*** Records shown ***
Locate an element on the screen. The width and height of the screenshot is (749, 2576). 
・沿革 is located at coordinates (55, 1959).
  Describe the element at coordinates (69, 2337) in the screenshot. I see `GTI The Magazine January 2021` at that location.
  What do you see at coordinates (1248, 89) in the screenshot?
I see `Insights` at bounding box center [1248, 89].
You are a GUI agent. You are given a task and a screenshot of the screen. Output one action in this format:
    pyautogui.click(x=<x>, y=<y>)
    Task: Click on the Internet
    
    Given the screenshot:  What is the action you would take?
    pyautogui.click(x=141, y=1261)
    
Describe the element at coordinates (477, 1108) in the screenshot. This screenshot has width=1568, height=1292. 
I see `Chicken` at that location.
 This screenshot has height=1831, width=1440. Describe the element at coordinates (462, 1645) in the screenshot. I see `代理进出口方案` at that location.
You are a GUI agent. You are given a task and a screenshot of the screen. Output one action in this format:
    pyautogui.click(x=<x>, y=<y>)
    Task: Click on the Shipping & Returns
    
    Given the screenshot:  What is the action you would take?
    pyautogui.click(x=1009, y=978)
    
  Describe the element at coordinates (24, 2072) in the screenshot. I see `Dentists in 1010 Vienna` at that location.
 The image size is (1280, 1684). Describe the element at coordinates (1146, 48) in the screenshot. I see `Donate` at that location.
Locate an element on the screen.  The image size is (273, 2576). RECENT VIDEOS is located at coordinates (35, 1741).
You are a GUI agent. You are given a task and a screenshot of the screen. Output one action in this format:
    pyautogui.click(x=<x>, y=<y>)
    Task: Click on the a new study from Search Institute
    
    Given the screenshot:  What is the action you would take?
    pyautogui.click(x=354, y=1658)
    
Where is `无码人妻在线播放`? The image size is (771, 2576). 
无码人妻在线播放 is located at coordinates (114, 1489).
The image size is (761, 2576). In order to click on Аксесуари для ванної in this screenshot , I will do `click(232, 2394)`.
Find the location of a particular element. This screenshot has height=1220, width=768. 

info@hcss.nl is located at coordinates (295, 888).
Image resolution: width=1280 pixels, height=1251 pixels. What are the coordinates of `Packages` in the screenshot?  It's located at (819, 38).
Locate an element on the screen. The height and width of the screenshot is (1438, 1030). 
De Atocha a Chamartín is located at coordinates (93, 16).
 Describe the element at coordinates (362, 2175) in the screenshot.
*** End of Records shown ***
Task:
Needed here are the exact lines from the start of the material through the line that contains "Task: Click on the Shipping & Returns", and no others.

Reply:
Locate an element on the screen. The width and height of the screenshot is (749, 2576). 
・沿革 is located at coordinates (55, 1959).
  Describe the element at coordinates (69, 2337) in the screenshot. I see `GTI The Magazine January 2021` at that location.
  What do you see at coordinates (1248, 89) in the screenshot?
I see `Insights` at bounding box center [1248, 89].
You are a GUI agent. You are given a task and a screenshot of the screen. Output one action in this format:
    pyautogui.click(x=<x>, y=<y>)
    Task: Click on the Internet
    
    Given the screenshot:  What is the action you would take?
    pyautogui.click(x=141, y=1261)
    
Describe the element at coordinates (477, 1108) in the screenshot. This screenshot has width=1568, height=1292. 
I see `Chicken` at that location.
 This screenshot has height=1831, width=1440. Describe the element at coordinates (462, 1645) in the screenshot. I see `代理进出口方案` at that location.
You are a GUI agent. You are given a task and a screenshot of the screen. Output one action in this format:
    pyautogui.click(x=<x>, y=<y>)
    Task: Click on the Shipping & Returns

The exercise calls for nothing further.